## Your task
Write the following entries out again exactly, skipping each image.

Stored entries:
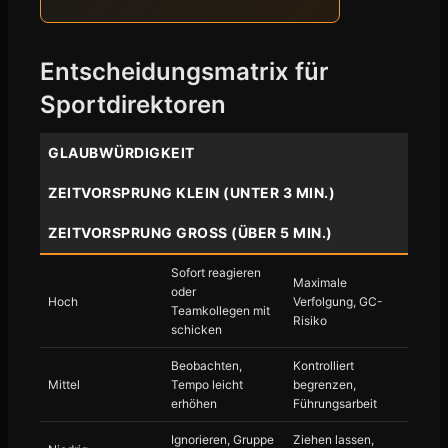
Entscheidungsmatrix für
Sportdirektoren
GLAUBWÜRDIGKEIT
ZEITVORSPRUNG KLEIN (UNTER 3 MIN.)
ZEITVORSPRUNG GROSS (ÜBER 5 MIN.)
Sofort reagieren
Maximale
oder
Hoch
Verfolgung, GC-
Teamkollegen mit
Risiko
schicken
Beobachten,
Kontrolliert
Mittel
Tempo leicht
begrenzen,
erhöhen
Führungsarbeit
Ignorieren, Gruppe
Ziehen lassen,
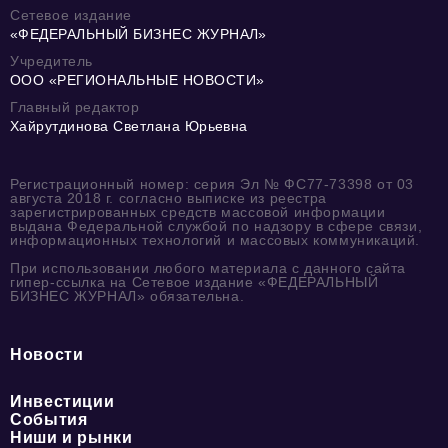
Сетевое издание
«ФЕДЕРАЛЬНЫЙ БИЗНЕС ЖУРНАЛ»
Учредитель
ООО «РЕГИОНАЛЬНЫЕ НОВОСТИ»
Главный редактор
Хайрутдинова Светлана Юрьевна
Регистрационный номер: серия Эл № ФС77-73398 от 03
августа 2018 г. согласно выписке из реестра
зарегистрированных средств массовой информации
выдана Федеральной службой по надзору в сфере связи,
информационных технологий и массовых коммуникаций.
При использовании любого материала с данного сайта
гипер-ссылка на Сетевое издание «ФЕДЕРАЛЬНЫЙ
БИЗНЕС ЖУРНАЛ» обязательна.
Новости
Инвестиции
События
Ниши и рынки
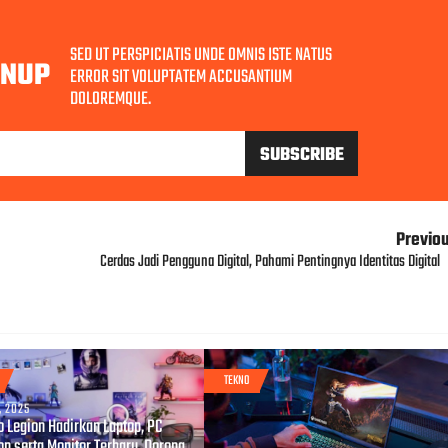
SED UT PERSPICIATIS UNDE OMNIS ISTE NATUS
GNUP
ERROR SIT VOLUPTATEM ACCUSANTIUM
DOLOREMQUE.
Previo
Cerdas Jadi Pengguna Digital, Pahami Pentingnya Identitas Digital
TEKNO
, 2025
o Legion Hadirkan Laptop, PC
op serta Monitor Terbaru, Dorong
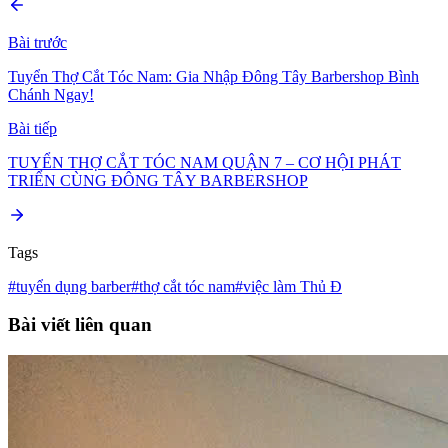
Bài trước
Tuyển Thợ Cắt Tóc Nam: Gia Nhập Đông Tây Barbershop Bình
Chánh Ngay!
Bài tiếp
TUYỂN THỢ CẮT TÓC NAM QUẬN 7 – CƠ HỘI PHÁT
TRIỂN CÙNG ĐÔNG TÂY BARBERSHOP
Tags
#tuyển dụng barber
#thợ cắt tóc nam
#việc làm Thủ Đ
Bài viết liên quan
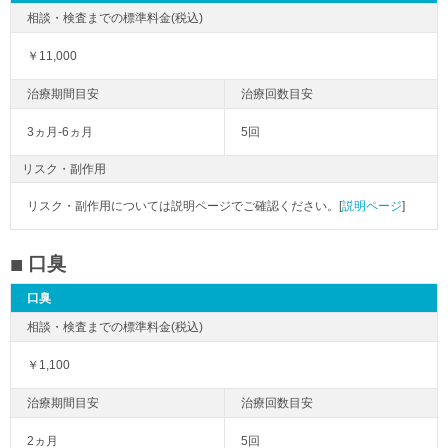
￥11,000
3ヵ月-6ヵ月
5回
リスク・副作用
リスク・副作用については説明ページでご確認ください。[
説明ページ
]
口臭
口臭
￥1,100
2ヵ月
5回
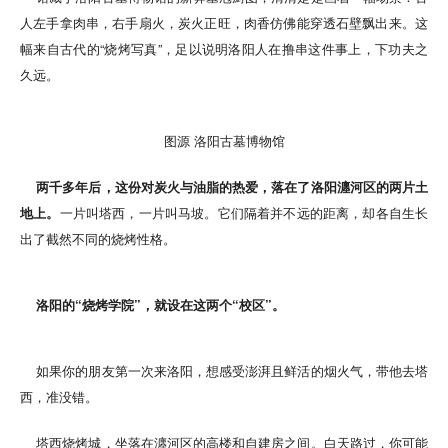
人左手拿肉串，右手扇火，炭火正旺，肉香仿佛能穿透石壁飘出来。这
幅来自古代的“烧烤写真”，足以说明洛阳人在撸串这件事上，下功夫之
久远。
图源 洛阳古墓博物馆
两千多年后，这份对炭火与油脂的热爱，落在了洛阳瀍河区的两片土
地上。
一片叫塔西，一片叫马坡。它们隔着并不远的距离，却各自生长
出了截然不同的烧烤性格。
洛阳的“烧烤学院”，就设在这两个“校区”。
如果你的朋友第一次来洛阳，想感受澎湃且鲜活的烟火气，带他去塔
西，准没错。
塔西烧烤城，坐落在瀍河区的高楼和自建房之间。白天路过，你可能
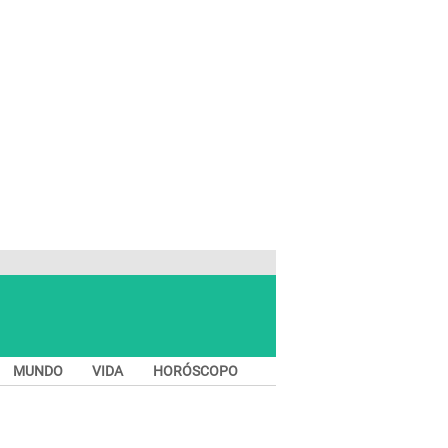
MUNDO
VIDA
HORÓSCOPO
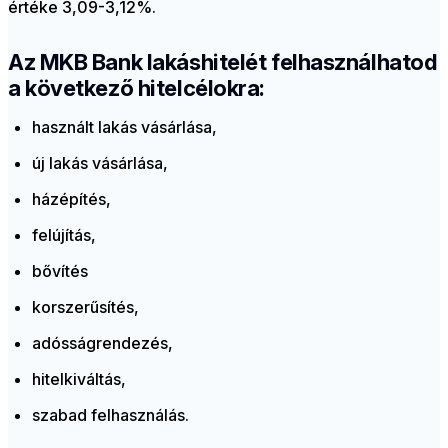
értéke 3,09-3,12%.
Az MKB Bank lakáshitelét felhasználhatod
a következő hitelcélokra:
használt lakás vásárlása,
új lakás vásárlása,
házépítés,
felújítás,
bővítés
korszerűsítés,
adósságrendezés,
hitelkiváltás,
szabad felhasználás.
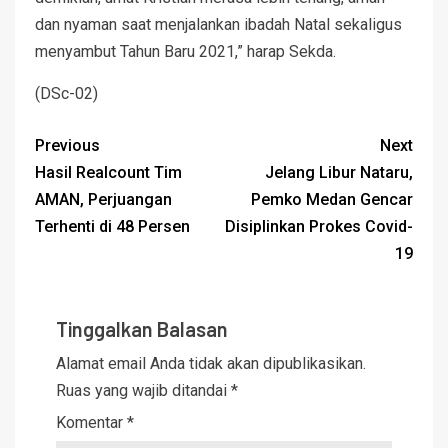
dan nyaman saat menjalankan ibadah Natal sekaligus
menyambut Tahun Baru 2021,” harap Sekda.
(DSc-02)
Previous
Next
Hasil Realcount Tim
Jelang Libur Nataru,
AMAN, Perjuangan
Pemko Medan Gencar
Terhenti di 48 Persen
Disiplinkan Prokes Covid-
19
Tinggalkan Balasan
Alamat email Anda tidak akan dipublikasikan.
Ruas yang wajib ditandai
*
Komentar
*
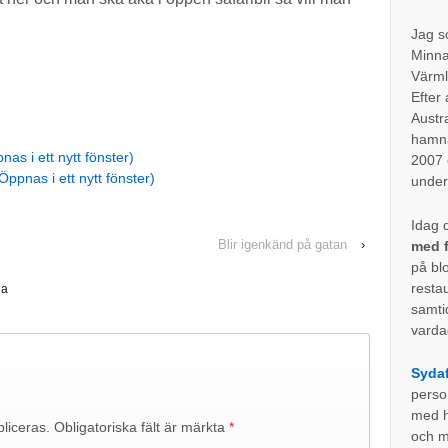
Jag s
Minna
Värml
Efter 
Austr
hamna
nas i ett nytt fönster)
2007 o
Öppnas i ett nytt fönster)
under
Idag d
Blir igenkänd på gatan
›
med f
på bl
resta
ia
samti
varda
Sydaf
perso
med ho
liceras.
Obligatoriska fält är märkta
*
och my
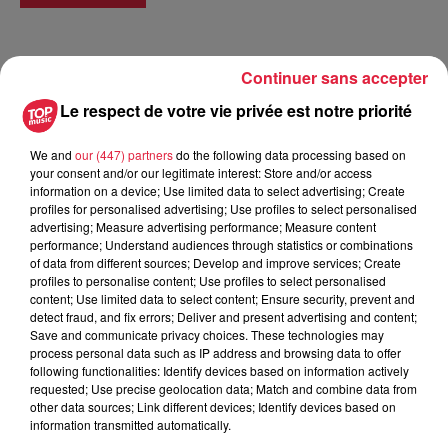
Continuer sans accepter
Tarif
Payant
Le respect de votre vie privée est notre priorité
We and
our (447) partners
do the following data processing based on
"La culture comme vecteur
your consent and/or our legitimate interest: Store and/or access
d'intégration à l'émancipation
information on a device; Use limited data to select advertising; Create
profiles for personalised advertising; Use profiles to select personalised
féminine"
advertising; Measure advertising performance; Measure content
performance; Understand audiences through statistics or combinations
L’accessibilité
pour que les personnes porteuses de
of data from different sources; Develop and improve services; Create
handicaps visuels ou sourds et personnes valides puissent
profiles to personalise content; Use profiles to select personalised
content; Use limited data to select content; Ensure security, prevent and
se retrouver ensemble dans les mêmes lieux et consommer
detect fraud, and fix errors; Deliver and present advertising and content;
la culture ;
Save and communicate privacy choices. These technologies may
process personal data such as IP address and browsing data to offer
following functionalities: Identify devices based on information actively
La promotion du livre
afin que les librairies de Strasbourg
requested; Use precise geolocation data; Match and combine data from
et d’ailleurs s’intéressent davantage aux différents formats
other data sources; Link different devices; Identify devices based on
du livre et favorise l’accès à la lecture ;
information transmitted automatically.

## Output of the task
Entscheidungsmatrix für
Sportdirektoren
GLAUBWÜRDIGKEIT
ZEITVORSPRUNG KLEIN (UNTER 3 MIN.)
ZEITVORSPRUNG GROSS (ÜBER 5 MIN.)
Sofort reagieren
Maximale
oder
Hoch
Verfolgung, GC-
Teamkollegen mit
Risiko
schicken
Beobachten,
Kontrolliert
Mittel
Tempo leicht
begrenzen,
erhöhen
Führungsarbeit
Ignorieren, Gruppe
Ziehen lassen,
Сетевое издание
«ФЕДЕРАЛЬНЫЙ БИЗНЕС ЖУРНАЛ»
Учредитель
ООО «РЕГИОНАЛЬНЫЕ НОВОСТИ»
Главный редактор
Хайрутдинова Светлана Юрьевна
Регистрационный номер: серия Эл № ФС77-73398 от 03
августа 2018 г. согласно выписке из реестра
зарегистрированных средств массовой информации
выдана Федеральной службой по надзору в сфере связи,
информационных технологий и массовых коммуникаций.
При использовании любого материала с данного сайта
гипер-ссылка на Сетевое издание «ФЕДЕРАЛЬНЫЙ
БИЗНЕС ЖУРНАЛ» обязательна.
Новости
Инвестиции
События
Ниши и рынки
SED UT PERSPICIATIS UNDE OMNIS ISTE NATUS
GNUP
ERROR SIT VOLUPTATEM ACCUSANTIUM
DOLOREMQUE.
Previo
Cerdas Jadi Pengguna Digital, Pahami Pentingnya Identitas Digital
TEKNO
, 2025
o Legion Hadirkan Laptop, PC
op serta Monitor Terbaru, Dorong
Bài trước
Tuyển Thợ Cắt Tóc Nam: Gia Nhập Đông Tây Barbershop Bình
Chánh Ngay!
Bài tiếp
TUYỂN THỢ CẮT TÓC NAM QUẬN 7 – CƠ HỘI PHÁT
TRIỂN CÙNG ĐÔNG TÂY BARBERSHOP
Tags
#tuyển dụng barber
#thợ cắt tóc nam
#việc làm Thủ Đ
Bài viết liên quan
￥11,000
3ヵ月-6ヵ月
5回
リスク・副作用
リスク・副作用については説明ページでご確認ください。[
説明ページ
]
口臭
口臭
￥1,100
2ヵ月
5回
人左手拿肉串，右手扇火，炭火正旺，肉香仿佛能穿透石壁飘出来。这
幅来自古代的“烧烤写真”，足以说明洛阳人在撸串这件事上，下功夫之
久远。
图源 洛阳古墓博物馆
两千多年后，这份对炭火与油脂的热爱，落在了洛阳瀍河区的两片土
地上。
一片叫塔西，一片叫马坡。它们隔着并不远的距离，却各自生长
出了截然不同的烧烤性格。
洛阳的“烧烤学院”，就设在这两个“校区”。
如果你的朋友第一次来洛阳，想感受澎湃且鲜活的烟火气，带他去塔
西，准没错。
塔西烧烤城，坐落在瀍河区的高楼和自建房之间。白天路过，你可能
MUNDO
VIDA
HORÓSCOPO
értéke 3,09-3,12%.
Az MKB Bank lakáshitelét felhasználhatod
a következő hitelcélokra:
használt lakás vásárlása,
új lakás vásárlása,
házépítés,
felújítás,
bővítés
korszerűsítés,
adósságrendezés,
hitelkiváltás,
szabad felhasználás.
dan nyaman saat menjalankan ibadah Natal sekaligus
menyambut Tahun Baru 2021,” harap Sekda.
(DSc-02)
Previous
Next
Hasil Realcount Tim
Jelang Libur Nataru,
AMAN, Perjuangan
Pemko Medan Gencar
Terhenti di 48 Persen
Disiplinkan Prokes Covid-
19
Tinggalkan Balasan
Alamat email Anda tidak akan dipublikasikan.
Ruas yang wajib ditandai
*
Komentar
*
Jag s
Minna
Värml
Efter 
Austr
hamna
nas i ett nytt fönster)
2007 o
Öppnas i ett nytt fönster)
under
Idag d
Blir igenkänd på gatan
›
med f
på bl
resta
ia
samti
varda
Sydaf
perso
med ho
liceras.
Obligatoriska fält är märkta
*
och my
Continuer sans accepter
Tarif
Payant
Le respect de votre vie privée est notre priorité
We and
our (447) partners
do the following data processing based on
"La culture comme vecteur
your consent and/or our legitimate interest: Store and/or access
d'intégration à l'émancipation
information on a device; Use limited data to select advertising; Create
profiles for personalised advertising; Use profiles to select personalised
féminine"
advertising; Measure advertising performance; Measure content
performance; Understand audiences through statistics or combinations
L’accessibilité
pour que les personnes porteuses de
of data from different sources; Develop and improve services; Create
handicaps visuels ou sourds et personnes valides puissent
profiles to personalise content; Use profiles to select personalised
content; Use limited data to select content; Ensure security, prevent and
se retrouver ensemble dans les mêmes lieux et consommer
detect fraud, and fix errors; Deliver and present advertising and content;
la culture ;
Save and communicate privacy choices. These technologies may
process personal data such as IP address and browsing data to offer
following functionalities: Identify devices based on information actively
La promotion du livre
afin que les librairies de Strasbourg
requested; Use precise geolocation data; Match and combine data from
et d’ailleurs s’intéressent davantage aux différents formats
other data sources; Link different devices; Identify devices based on
du livre et favorise l’accès à la lecture ;
information transmitted automatically.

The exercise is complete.